Cox Communications, embroiled in its own retransmission-consent spat with Nexstar Broadcasting Group, has come out against the station owner’s planned $4.6 billion merger with Media General, claiming the deal would create a behemoth that would force consumers to pay more for content.
Nexstar has warned that its stations in nine Cox markets could go dark on Jan. 29 if a new retrans deal isn’t reached. Among the markets affected is Las Vegas, where Nexstar owns CBS affiliate KLAS-TV. If the stations go dark for an extended period, Cox customers in that area could lose access to Super Bowl 50, scheduled for Feb. 7.

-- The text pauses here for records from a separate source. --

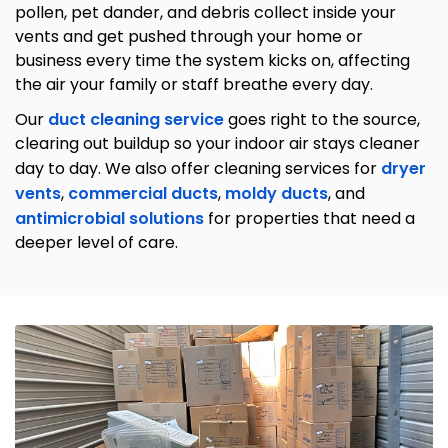
pollen, pet dander, and debris collect inside your
vents and get pushed through your home or
business every time the system kicks on, affecting
the air your family or staff breathe every day.
Our
duct cleaning service
goes right to the source,
clearing out buildup so your indoor air stays cleaner
day to day. We also offer cleaning services for
dryer
vents
,
commercial ducts
,
moldy ducts
, and
antimicrobial solutions
for properties that need a
deeper level of care.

“Cox Communications strongly urges the public to voice its opposition of the merger to the Federal Communications Commission (FCC),” the MSO said in a statement. “Nexstar is demanding Cox Communications customers pay triple the current price for retransmission consent or Nexstar will remove their signal from the Cox Communications lineup on Jan. 29. Nexstar won't even accept the very same rate that stations they manage agreed to just two weeks ago. As reported in Broadcasting and Cable Magazine, '...Nexstar sees the merger as a way to improve retransmission consent renegotiations... The new Nexstar Media Group’s 171 full power broadcast stations will be the most of any television group in the nation.' Nexstar should not be allowed to become a larger company, which would force more cable TV/satellite companies, and ultimately customers. to pay higher fees for retransmission consent. This merger is bad for business, bad for consumers and is not in the public interest.”